Co wskazuje na jedyne oczekiwane zastrzeżenie: przebieg. Z przebiegiem/wiekiem wiąże się regularna konserwacja i zwiększone ryzyko obrażeń. Dr Rick Ciprini, którego zarządzanie Otto Porterem Jr. dwa sezony temu było po prostu niesamowite, byłby tak samo cenny jak każdy inny zawodnik w składzie.
Historia Celebreniego wystarczy, by wojownicy uwierzyli w jego działanie.
Jeśli Mike Dunleavy wydaje się trochę zbyt wygodny dla kogoś, kto awansował 10 minut temu, to dlatego, że jest pewien, jak będzie wyglądał skład z Draymondem.

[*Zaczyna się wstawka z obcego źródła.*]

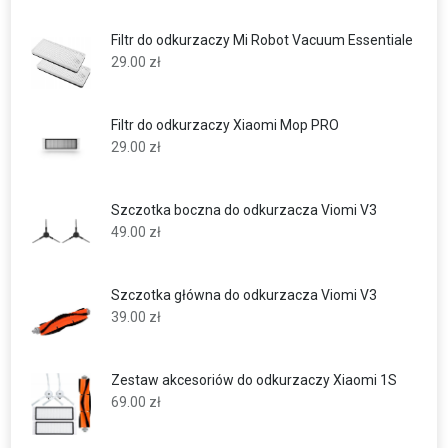
Filtr do odkurzaczy Mi Robot Vacuum Essentiale
29.00
zł
Filtr do odkurzaczy Xiaomi Mop PRO
29.00
zł
Szczotka boczna do odkurzacza Viomi V3
49.00
zł
Szczotka główna do odkurzacza Viomi V3
39.00
zł
Zestaw akcesoriów do odkurzaczy Xiaomi 1S
69.00
zł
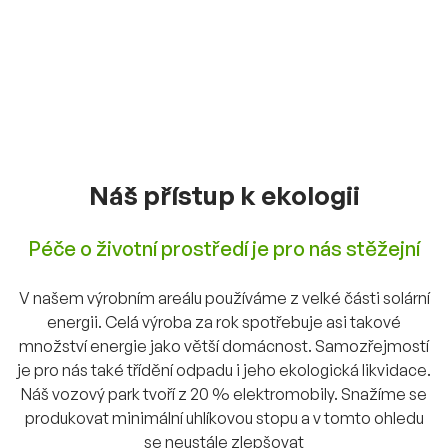
Náš přístup k ekologii
Péče o životní prostředí je pro nás stěžejní
V našem výrobním areálu používáme z velké části solární
energii. Celá výroba za rok spotřebuje asi takové
množství energie jako větší domácnost. Samozřejmostí
je pro nás také třídění odpadu i jeho ekologická likvidace.
Náš vozový park tvoří z 20 % elektromobily. Snažíme se
produkovat minimální uhlíkovou stopu a v tomto ohledu
se neustále zlepšovat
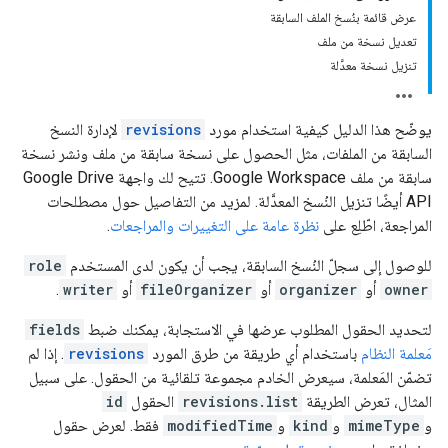
عرض قائمة بنُسخ الملف السابقة
تعديل نسخة من ملف
تنزيل نسخة معدَّلة
يوضّح هذا الدليل كيفية استخدام مورد
revisions
لإدارة النسخ
السابقة من الملفات، مثل الحصول على نسخة سابقة من ملف ونشر نسخة
سابقة من ملف Google Workspace. تتيح لك واجهة Google Drive
API أيضًا تنزيل النُسخ المعدَّلة. لمزيد من التفاصيل حول مصطلحات
المراجعة، اطّلِع على
نظرة عامة على التغييرات والمراجعات
.
للوصول إلى سجلّ النُسخ السابقة، يجب أن يكون لدى المستخدم
role
owner
أو
organizer
أو
fileOrganizer
أو
writer
.
لتحديد الحقول المطلوب عرضها في الاستجابة، يمكنك ضبط
fields
مَعلمة النظام
باستخدام أي طريقة من طرق المورد
revisions
. إذا لم
تضمّن المَعلمة، سيعرض الخادم مجموعة تلقائية من الحقول. على سبيل
المثال، تعرض الطريقة
revisions.list
الحقول
id
و
mimeType
و
kind
و
modifiedTime
فقط. لعرض حقول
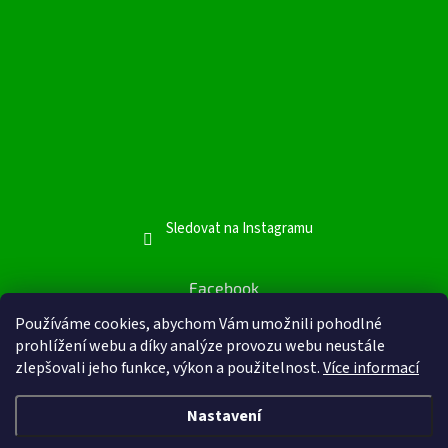
Sledovat na Instagramu
Facebook
Facebook
Používáme cookies, abychom Vám umožnili pohodlné
prohlížení webu a díky analýze provozu webu neustále
zlepšovali jeho funkce, výkon a použitelnost.
Více informací
Nastavení
Vytvořil Shoptet
&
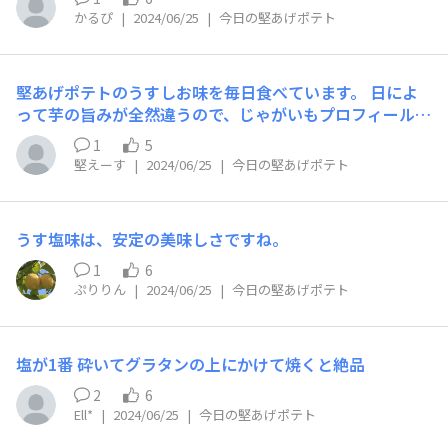
かるぴ
|
2024/06/25
|
今日の堅あげポテト
堅あげポテトのうすしお味を毎日食べています。 日によ
って芋の旨みが全然違うので、じゃがいもプロフィールを
使って、芋の生産地と種類を確認するようにしています
1
5
が、100袋以上食べた傾向的に私の口は北海道産のオホー
堅えーす
|
2024/06/25
|
今日の堅あげポテト
ツクチップが使われた堅あげポテトがとても美味しく感じ
ます。
うす塩味は、安定の美味しさですね。
1
6
ぷりりん
|
2024/06/25
|
今日の堅あげポテト
塩が1番 砕いてグラタンの上にかけて焼くと絶品
2
6
Ell*
|
2024/06/25
|
今日の堅あげポテト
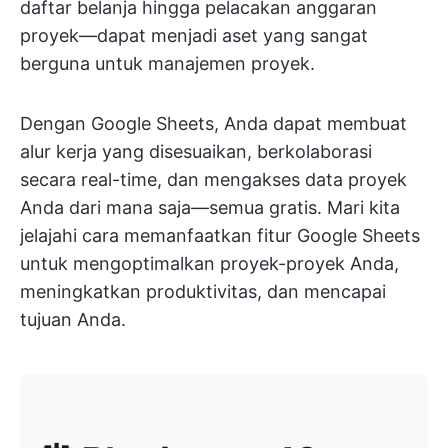
daftar belanja hingga pelacakan anggaran
proyek—dapat menjadi aset yang sangat
berguna untuk manajemen proyek.
Dengan Google Sheets, Anda dapat membuat
alur kerja yang disesuaikan, berkolaborasi
secara real-time, dan mengakses data proyek
Anda dari mana saja—semua gratis. Mari kita
jelajahi cara memanfaatkan fitur Google Sheets
untuk mengoptimalkan proyek-proyek Anda,
meningkatkan produktivitas, dan mencapai
tujuan Anda.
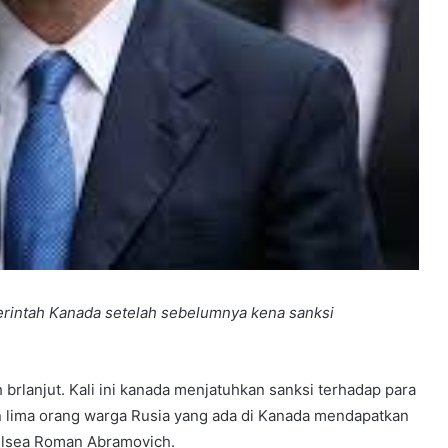
erintah Kanada setelah sebelumnya kena sanksi
 brlanjut. Kali ini kanada menjatuhkan sanksi terhadap para
n lima orang warga Rusia yang ada di Kanada mendapatkan
helsea Roman Abramovich.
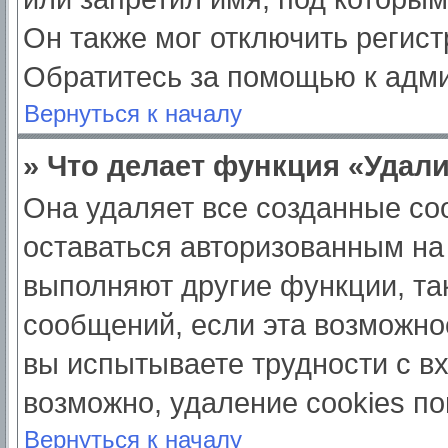
Он также мог отключить регис
Обратитесь за помощью к адм
Вернуться к началу
» Что делает функция «Удал
Она удаляет все созданные coo
оставаться авторизованным на
выполняют другие функции, та
сообщений, если эта возможно
вы испытываете трудности с в
возможно, удаление cookies по
Вернуться к началу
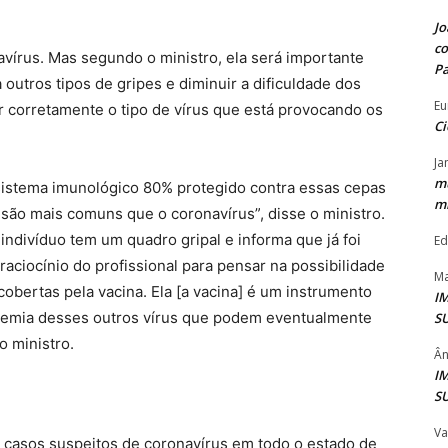
Jo
co
avírus. Mas segundo o ministro, ela será importante
P
outros tipos de gripes e diminuir a dificuldade dos
Eu
ar corretamente o tipo de vírus que está provocando os
Ci
Ja
mu
o sistema imunológico 80% protegido contra essas cepas
mi
e são mais comuns que o coronavírus”, disse o ministro.
indivíduo tem um quadro gripal e informa que já foi
Ed
 raciocínio do profissional para pensar na possibilidade
Ma
obertas pela vacina. Ela [a vacina] é um instrumento
I
idemia desses outros vírus que podem eventualmente
S
o ministro.
Ân
I
S
Va
5 casos suspeitos de coronavírus em todo o estado de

Powiązane: Moody daje uczciwą reakcję na wymianę CP3 za Poole’a przez Warriors
Jest również przekonany, że dyrektor generalny Joe Lacob nie usiądzie z założonymi rękami w mało prawdopodobnym przypadku, gdy Draymond pójdzie gdzie indziej.
„Wiele z naszych wyzwań można rozwiązać, niezależnie od tego, czy jest to starzejąca się tablica, nowe CBA z pewnymi ograniczeniami, czy cokolwiek innego, co możesz wrzucić” – powiedział Dunleavy w zeszłym tygodniu. „Wszystkie te rzeczy wiemy.

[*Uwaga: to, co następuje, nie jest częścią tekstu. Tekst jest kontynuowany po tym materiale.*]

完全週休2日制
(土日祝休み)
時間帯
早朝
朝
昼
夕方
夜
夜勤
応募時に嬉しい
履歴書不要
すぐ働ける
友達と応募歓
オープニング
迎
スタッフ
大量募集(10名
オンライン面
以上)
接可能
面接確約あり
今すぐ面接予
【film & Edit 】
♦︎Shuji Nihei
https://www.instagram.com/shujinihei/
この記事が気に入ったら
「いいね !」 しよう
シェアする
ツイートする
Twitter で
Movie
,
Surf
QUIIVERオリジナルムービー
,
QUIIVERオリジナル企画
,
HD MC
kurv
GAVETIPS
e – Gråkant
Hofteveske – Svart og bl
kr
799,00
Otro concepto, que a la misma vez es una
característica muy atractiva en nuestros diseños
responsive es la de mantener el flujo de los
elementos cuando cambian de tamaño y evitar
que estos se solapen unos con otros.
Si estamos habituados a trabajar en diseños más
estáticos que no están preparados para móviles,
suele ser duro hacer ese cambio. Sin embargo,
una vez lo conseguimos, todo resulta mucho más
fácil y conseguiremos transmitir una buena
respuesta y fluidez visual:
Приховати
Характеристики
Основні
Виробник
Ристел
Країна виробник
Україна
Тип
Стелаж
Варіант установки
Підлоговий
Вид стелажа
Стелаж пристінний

„Ale czujemy również, że jesteśmy we wspaniałym miejscu, ponieważ mamy konkurencyjnego właściciela, który jest skłonny wydawać pieniądze, powiązaną grupę, która ma dobre synergie, dobre operacje i dobre, rozsądne podejmowanie decyzji. Jesteśmy pewni, że możemy nawigować To.”
Mówiąc najprościej, Warriors mogą spojrzeć na swój obecny skład i wiedzieć, że mają jeden wielki cel w nadchodzących dniach, a jest nim zabezpieczenie Draymonda.
Zrób to i pozwól obozowi treningowemu oddzielić tych, którzy będą w rotacji od tych, którzy zapewniają dekorację ławki.